:: Collected data ::
*** Block opens ***

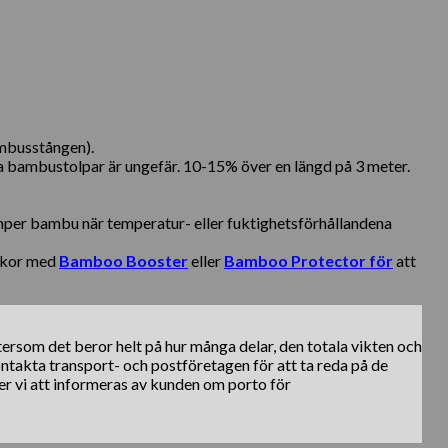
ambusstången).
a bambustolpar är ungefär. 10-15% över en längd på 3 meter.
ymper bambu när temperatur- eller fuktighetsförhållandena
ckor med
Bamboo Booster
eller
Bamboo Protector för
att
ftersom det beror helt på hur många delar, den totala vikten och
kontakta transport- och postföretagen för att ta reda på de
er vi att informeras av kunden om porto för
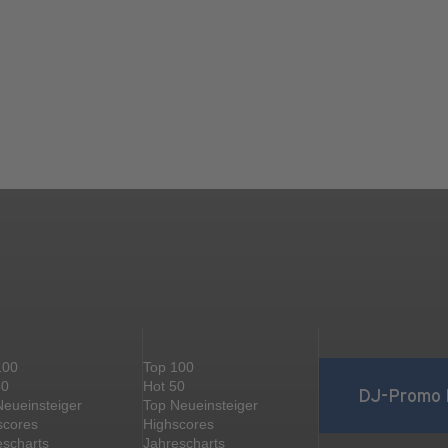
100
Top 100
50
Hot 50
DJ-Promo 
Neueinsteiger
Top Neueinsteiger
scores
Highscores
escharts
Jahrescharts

*** Block closes ***

:: Directions ::
In your copy, include every record word for word but no pictures.

:: Expected answer ::
ambusstången).
a bambustolpar är ungefär. 10-15% över en längd på 3 meter.
ymper bambu när temperatur- eller fuktighetsförhållandena
ckor med
Bamboo Booster
eller
Bamboo Protector för
att
ftersom det beror helt på hur många delar, den totala vikten och
kontakta transport- och postföretagen för att ta reda på de
er vi att informeras av kunden om porto för
100
Top 100
50
Hot 50
DJ-Promo 
Neueinsteiger
Top Neueinsteiger
scores
Highscores
escharts
Jahrescharts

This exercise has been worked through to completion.